How the University of Manitoba is decolonizing its art collection

CBC
Friday, July 5, 2024 1:44 PM GMT

The University of Manitoba is decolonizing its art collection, replacing problematic paintings and sculptures with contemporary Indigenous art.

"The university is ultimately a colonial institution that is designed to serve white people ... and that needs to change," said C.W. Brooks-Ip, registrar and preparator of the University of Manitoba Art Collection.

"We have had artwork that is by a white settler that depicts Indigenous folks in not really an accurate way, in sort of the mythologized way, that in some ways glorifies the white settlers — or at least reinforces their white supremacy."

So Brooks-Ip created the Indigenous Student Led Indigenous Art Purchase Program, a two-year pilot project that aims to change that. The group of Indigenous students meets with artists and curators, visits studios and recommends artwork to purchase.

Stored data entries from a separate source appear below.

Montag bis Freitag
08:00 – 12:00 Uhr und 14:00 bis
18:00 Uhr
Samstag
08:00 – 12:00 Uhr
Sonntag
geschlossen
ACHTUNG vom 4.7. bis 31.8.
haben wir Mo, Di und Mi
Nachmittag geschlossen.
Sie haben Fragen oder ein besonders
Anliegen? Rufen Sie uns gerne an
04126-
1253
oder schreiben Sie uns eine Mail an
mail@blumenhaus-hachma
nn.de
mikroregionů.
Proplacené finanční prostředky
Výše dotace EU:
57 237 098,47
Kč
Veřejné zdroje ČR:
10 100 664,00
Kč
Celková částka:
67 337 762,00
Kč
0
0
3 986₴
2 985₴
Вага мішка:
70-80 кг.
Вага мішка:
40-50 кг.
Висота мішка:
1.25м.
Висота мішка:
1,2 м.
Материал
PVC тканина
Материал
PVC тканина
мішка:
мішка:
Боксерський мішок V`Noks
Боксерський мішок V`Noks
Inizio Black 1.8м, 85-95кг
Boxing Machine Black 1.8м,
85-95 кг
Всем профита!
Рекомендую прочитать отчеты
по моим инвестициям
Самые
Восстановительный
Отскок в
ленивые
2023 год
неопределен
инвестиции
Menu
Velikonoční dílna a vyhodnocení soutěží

The move comes amid a larger debate about what to do with art that reflects a colonial and imperialist history. 

The committee has received $30,000 from the school's Office of the Vice-President (Indigenous). It's submitted 24 proposals for paintings, prints, physical pieces and an etching, by artists including Jackie Traverse, Christi Belcourt and Kent Monkman. The group hopes to acquire them over the summer, and show them as part of an exhibition at the School of Art Gallery in October before installing them throughout the campus. 

Third-year student Jory Thomas, 20, says she jumped at the opportunity to get involved as the project's committee co-ordinator.  

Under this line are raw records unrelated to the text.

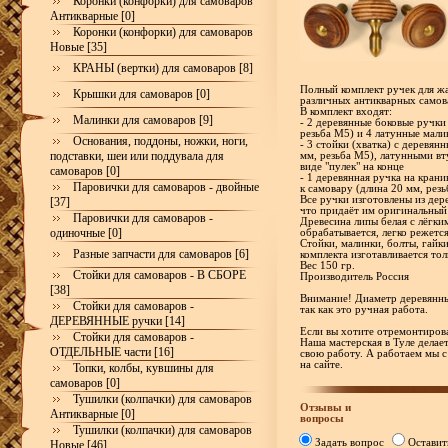
Коронки (конфорки) для самоваров
Антикварные [0]
Коронки (конфорки) для самоваров
Новые [35]
КРАНЫ (вертки) для самоваров [8]
Полный комплект ручек для жа
Крышки для самоваров [0]
различных антикварных самов
В комплект входят:
Малинки для самоваров [9]
- 2 деревянные боковые ручки
резьба М5) и 4 латунные мали
Основания, поддоны, ножки, ноги,
- 3 стойки (хватка) с деревя
подставки, шеи или поддувала для
мм, резьба М5), латунными в
виде "пулек" на конце
самоваров [0]
- 1 деревянная ручка на кран
Паровички для самоваров - двойные
к самовару (длина 20 мм, рез
Все ручки изготовлены из дер
[37]
что придаёт им оригинальный
Паровички для самоваров -
Древесина липы белая с лёгки
одиночные [0]
обрабатывается, легко режетс
Стойки, малинки, болты, гайк
Разные запчасти для самоваров [6]
комплекта изготавливается тол
Вес 150 гр.
Стойки для самоваров - В СБОРЕ
Производитель Россия
[38]
Внимание! Диаметр деревянны
Стойки для самоваров -
так как это ручная работа.
ДЕРЕВЯННЫЕ ручки [14]
Если вы хотите отремонтирова
Стойки для самоваров -
Наша мастерская в Туле делае
ОТДЕЛЬНЫЕ части [16]
свою работу. А работаем мы с
на сайте.
Топки, колбы, кувшины для
самоваров [0]
Тушилки (колпачки) для самоваров
Отзывы и
Антикварные [0]
вопросы
Тушилки (колпачки) для самоваров
Задать вопрос
Оставит
Новые [46]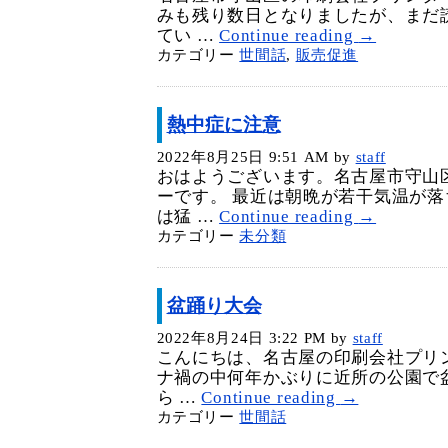
みも残り数日となりましたが、まだ
てい …
Continue reading
→
カテゴリー
世間話
,
販売促進
熱中症に注意
2022年8月25日 9:51 AM
by
staff
おはようございます。名古屋市守山
ーです。 最近は朝晩が若干気温が
は猛 …
Continue reading
→
カテゴリー
未分類
盆踊り大会
2022年8月24日 3:22 PM
by
staff
こんにちは、名古屋の印刷会社プリ
ナ禍の中何年かぶりに近所の公園で
ら …
Continue reading
→
カテゴリー
世間話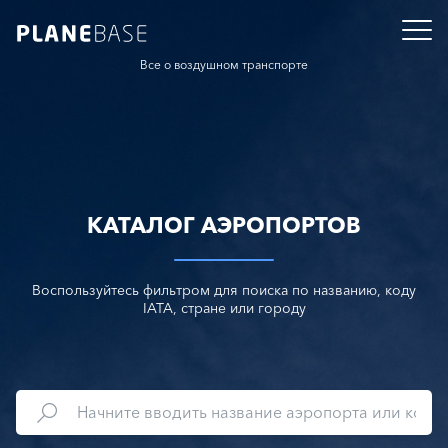
Все о воздушном транспорте
КАТАЛОГ АЭРОПОРТОВ
Воспользуйтесь фильтром для поиска по названию, коду
IATA, стране или городу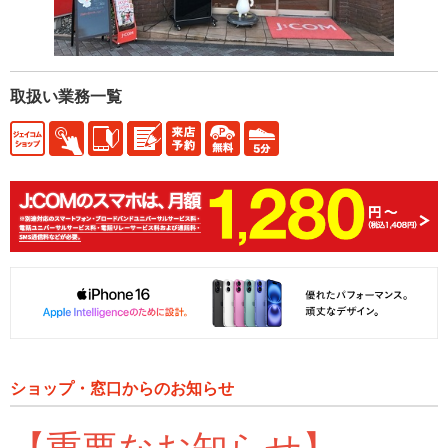
取扱い業務一覧
ショップ・窓口からのお知らせ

She remembers how overwhelmed she felt starting her architecture degree at the university. At the time, she said, there wasn't a lot of Indigenous art on campus.

"Seeing pieces like that reminds me of home. It reminds me of community and it creates that sense of familiarity that gets you comfortable with being here … and ready to learn," said Thomas, who is Red River Métis.

"The university is sending a message to students [that] you are welcome here."

One painting removed from the university president's office is a work by Lionel Stephenson, an artist living in Winnipeg between 1885 and 1892.

The painting shows Upper Fort Garry on one side of the river, with an Indigenous person sitting outside a teepee on the other shore.

"It's kind of depicting a 'We're over here and they're over there' type situation," Thomas said. "It's not showing community and togetherness. It's showing the separation between the river and the settlement."

It shows "the threat of direct colonization," Brooks-Ip said.